───── DATASET ─────

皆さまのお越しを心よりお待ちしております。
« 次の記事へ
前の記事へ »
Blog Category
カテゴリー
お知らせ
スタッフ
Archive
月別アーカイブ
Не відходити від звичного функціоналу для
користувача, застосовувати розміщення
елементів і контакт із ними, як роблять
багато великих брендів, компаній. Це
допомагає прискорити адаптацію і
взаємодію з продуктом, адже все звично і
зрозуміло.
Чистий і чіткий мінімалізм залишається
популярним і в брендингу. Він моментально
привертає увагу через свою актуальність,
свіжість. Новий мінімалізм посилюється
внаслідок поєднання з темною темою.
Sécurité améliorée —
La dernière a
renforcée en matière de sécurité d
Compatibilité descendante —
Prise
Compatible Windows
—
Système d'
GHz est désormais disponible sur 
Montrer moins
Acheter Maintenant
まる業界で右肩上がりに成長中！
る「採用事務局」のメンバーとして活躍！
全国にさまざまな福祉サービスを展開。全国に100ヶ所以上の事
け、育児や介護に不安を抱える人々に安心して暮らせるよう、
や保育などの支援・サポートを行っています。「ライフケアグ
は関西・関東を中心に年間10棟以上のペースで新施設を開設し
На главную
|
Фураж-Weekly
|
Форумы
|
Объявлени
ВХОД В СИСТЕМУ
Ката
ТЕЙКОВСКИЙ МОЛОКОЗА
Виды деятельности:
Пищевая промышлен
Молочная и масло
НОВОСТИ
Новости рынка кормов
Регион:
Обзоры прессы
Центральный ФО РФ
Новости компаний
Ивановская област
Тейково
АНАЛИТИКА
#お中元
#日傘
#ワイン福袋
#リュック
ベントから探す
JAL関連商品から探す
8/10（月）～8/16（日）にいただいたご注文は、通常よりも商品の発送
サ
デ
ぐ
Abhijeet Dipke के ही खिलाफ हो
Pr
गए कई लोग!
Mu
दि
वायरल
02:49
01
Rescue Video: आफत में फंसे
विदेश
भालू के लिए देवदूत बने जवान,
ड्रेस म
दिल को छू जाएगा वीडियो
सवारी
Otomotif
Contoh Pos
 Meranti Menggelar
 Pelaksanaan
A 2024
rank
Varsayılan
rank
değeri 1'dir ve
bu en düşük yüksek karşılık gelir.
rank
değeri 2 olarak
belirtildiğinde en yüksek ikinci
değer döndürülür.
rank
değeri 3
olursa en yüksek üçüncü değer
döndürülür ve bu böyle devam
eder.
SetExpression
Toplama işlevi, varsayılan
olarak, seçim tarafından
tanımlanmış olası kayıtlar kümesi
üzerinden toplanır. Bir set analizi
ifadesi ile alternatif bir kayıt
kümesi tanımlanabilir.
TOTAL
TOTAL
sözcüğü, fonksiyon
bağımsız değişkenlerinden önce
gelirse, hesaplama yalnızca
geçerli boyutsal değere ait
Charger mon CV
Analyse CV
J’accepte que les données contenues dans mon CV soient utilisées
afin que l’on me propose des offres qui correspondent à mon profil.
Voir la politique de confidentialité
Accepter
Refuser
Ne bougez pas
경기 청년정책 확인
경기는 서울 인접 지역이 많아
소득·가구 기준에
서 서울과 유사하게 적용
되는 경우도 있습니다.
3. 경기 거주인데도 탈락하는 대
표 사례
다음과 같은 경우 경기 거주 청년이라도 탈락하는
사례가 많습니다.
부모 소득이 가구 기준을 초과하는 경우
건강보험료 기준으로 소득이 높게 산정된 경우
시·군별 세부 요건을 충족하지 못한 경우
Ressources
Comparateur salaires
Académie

─────

» TASK GOAL: Quote exactly the first line of the entries and every line after it, stopping with the line that contains "свіжість. Новий мінімалізм посилюється".

» ANSWER SECTION:
皆さまのお越しを心よりお待ちしております。
« 次の記事へ
前の記事へ »
Blog Category
カテゴリー
お知らせ
スタッフ
Archive
月別アーカイブ
Не відходити від звичного функціоналу для
користувача, застосовувати розміщення
елементів і контакт із ними, як роблять
багато великих брендів, компаній. Це
допомагає прискорити адаптацію і
взаємодію з продуктом, адже все звично і
зрозуміло.
Чистий і чіткий мінімалізм залишається
популярним і в брендингу. Він моментально
привертає увагу через свою актуальність,
свіжість. Новий мінімалізм посилюється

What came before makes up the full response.